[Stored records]
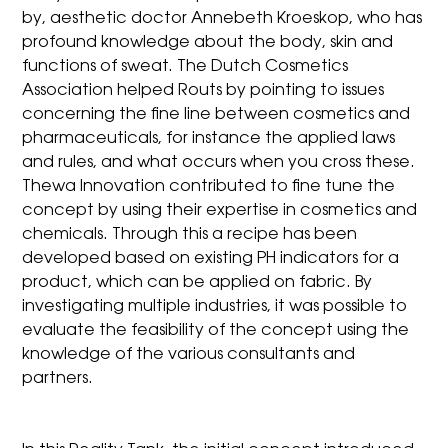
by, aesthetic doctor Annebeth Kroeskop, who has
profound knowledge about the body, skin and
functions of sweat. The Dutch Cosmetics
Association helped Routs by pointing to issues
concerning the fine line between cosmetics and
pharmaceuticals, for instance the applied laws
and rules, and what occurs when you cross these.
Thewa Innovation contributed to fine tune the
concept by using their expertise in cosmetics and
chemicals. Through this a recipe has been
developed based on existing PH indicators for a
product, which can be applied on fabric. By
investigating multiple industries, it was possible to
evaluate the feasibility of the concept using the
knowledge of the various consultants and
partners.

:: Exercise prompt ::
Check which lines of the entries hold the word "concept", then please give only how many there are.

:: Solution to the exercise ::
2